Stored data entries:
--- START ---

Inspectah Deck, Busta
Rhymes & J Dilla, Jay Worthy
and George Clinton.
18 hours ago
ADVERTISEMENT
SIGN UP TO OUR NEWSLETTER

--- END ---

[PROBLEM DETAILS] Your reply should be a verbatim retyping of the lines from the one that holds "18 hours ago" through the last line of the entries.

[EXERCISE OUTPUT]
18 hours ago
ADVERTISEMENT
SIGN UP TO OUR NEWSLETTER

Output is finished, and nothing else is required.